Having thought about this, it seems convenient to define right as 'not wrong' and wrong as 'Violating one or more fundamental and thus assumed principles of what actions are tolerable', with 'fundamental' effectively meaning an arbitrary, irreducible, ‘just because’ assumption (fundamental phenomena come to mind as a good comparison; they are the building blocks of all matter, cannot be broken down and apparently ‘just are’).
Now, we really do have (hopefully) unambiguous definitions. But, in forming these definitions, we've exposed what I originally intended to convey in writing this: ethics, filters through which we view our actions and limit our lives and which are, to many people, unquestionable truths are completely arbitrary and based on assumptions.
The causes of ethics are ultimately selfish pre-occupations. Why don't we murder unprovoked? There are some more obviously selfish and self-preserving reasons. For example, because otherwise a precedent for unprovoked murder may be set, and our survival would be in considerable danger. Perhaps because otherwise we may end up punished.
But a perhaps less obviously selfish reason is that harming a sapient being without provocation is wrong. But why is it wrong? The most effective and yet still insufficient justification for this position is appealing to emotion, such as, 'Because if we permit unprovoked murder, we must permit harming sapient beings, which would mean someone could come along and assault or kill you for no reason'. But overlooking the probably emotional response, we realise that that's all it is: an emotional response, not a formally logical one.
In fact, it's impossible to use formal logic to prove universal ethics (ethics inherent to at least the Universe that dictate what actions are right and what actions are wrong), so why should we hold any ethics? How can we be ensure that an enlightened society that acknowledges the absence of universal ethics wouldn't degenerate into chaos, wanton slaughter and extreme capriciousness?
Collaboration. Collaboration towards common goals. Common goals such as happiness while coexisting with others in a stable environment necessitate setting aside such tendencies as those above. In practice, stable society necessitates some method of dealing with those who jeopardise common goals and the rules set up to support them to ensure the best possible environment for pursuing these goals. By assuring that those who do so will be dealt with accordingly, a deterrent is present to keep people in line. We can see that universal ethics are not necessary for a stable, prosperous society. Common goals and the means to protect the pursuit thereof are two of the necessary things for a stable, prosperous society.

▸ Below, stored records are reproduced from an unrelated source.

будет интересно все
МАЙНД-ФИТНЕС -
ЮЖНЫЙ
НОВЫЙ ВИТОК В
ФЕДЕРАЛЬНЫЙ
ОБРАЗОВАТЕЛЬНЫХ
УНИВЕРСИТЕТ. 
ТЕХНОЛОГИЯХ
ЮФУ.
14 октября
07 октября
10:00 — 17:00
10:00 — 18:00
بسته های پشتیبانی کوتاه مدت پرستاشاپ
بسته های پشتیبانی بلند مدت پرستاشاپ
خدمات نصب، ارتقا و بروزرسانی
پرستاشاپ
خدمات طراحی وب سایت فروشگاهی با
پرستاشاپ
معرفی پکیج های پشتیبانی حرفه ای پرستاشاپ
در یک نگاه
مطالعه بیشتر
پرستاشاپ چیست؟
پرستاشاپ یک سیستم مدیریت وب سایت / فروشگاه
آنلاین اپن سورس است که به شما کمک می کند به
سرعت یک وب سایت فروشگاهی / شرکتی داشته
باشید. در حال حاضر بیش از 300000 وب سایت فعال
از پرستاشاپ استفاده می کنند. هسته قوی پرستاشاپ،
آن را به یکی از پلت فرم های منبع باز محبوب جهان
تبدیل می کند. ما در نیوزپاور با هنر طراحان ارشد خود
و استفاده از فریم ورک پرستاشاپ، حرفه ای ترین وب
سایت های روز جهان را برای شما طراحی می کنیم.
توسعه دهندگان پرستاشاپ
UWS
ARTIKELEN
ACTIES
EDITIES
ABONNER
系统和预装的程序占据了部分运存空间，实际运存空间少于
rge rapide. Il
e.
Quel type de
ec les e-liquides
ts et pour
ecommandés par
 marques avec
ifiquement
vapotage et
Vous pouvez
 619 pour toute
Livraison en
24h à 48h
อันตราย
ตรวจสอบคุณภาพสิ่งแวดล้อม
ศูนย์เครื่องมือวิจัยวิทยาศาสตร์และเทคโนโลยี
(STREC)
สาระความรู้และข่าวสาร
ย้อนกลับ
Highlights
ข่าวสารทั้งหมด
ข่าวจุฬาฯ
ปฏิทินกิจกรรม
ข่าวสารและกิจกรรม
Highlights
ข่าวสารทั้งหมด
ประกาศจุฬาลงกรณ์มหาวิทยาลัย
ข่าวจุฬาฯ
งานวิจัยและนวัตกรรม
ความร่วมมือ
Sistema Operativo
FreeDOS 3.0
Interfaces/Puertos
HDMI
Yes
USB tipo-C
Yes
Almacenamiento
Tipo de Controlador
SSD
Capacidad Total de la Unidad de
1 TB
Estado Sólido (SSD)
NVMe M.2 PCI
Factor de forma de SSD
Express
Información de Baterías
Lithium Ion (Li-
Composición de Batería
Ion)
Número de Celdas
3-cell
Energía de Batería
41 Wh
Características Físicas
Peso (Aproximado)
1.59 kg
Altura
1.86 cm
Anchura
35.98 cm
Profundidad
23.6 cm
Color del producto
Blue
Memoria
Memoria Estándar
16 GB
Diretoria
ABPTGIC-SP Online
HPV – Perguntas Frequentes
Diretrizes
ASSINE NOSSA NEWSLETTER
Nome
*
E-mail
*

While it seems ‘universal ethics’ are mere wishful thinking, collaboration can ensure adherence to ethics that promote happiness as best possible. In a theoretical, ideal society, morals and ethics as defined here may become indistinguishable--though that’s not to say that personal tendencies and behaviours necessarily become consistent across all inhabitants of such a society. We can’t derive ‘universal ethics’, but we can fashion as good as.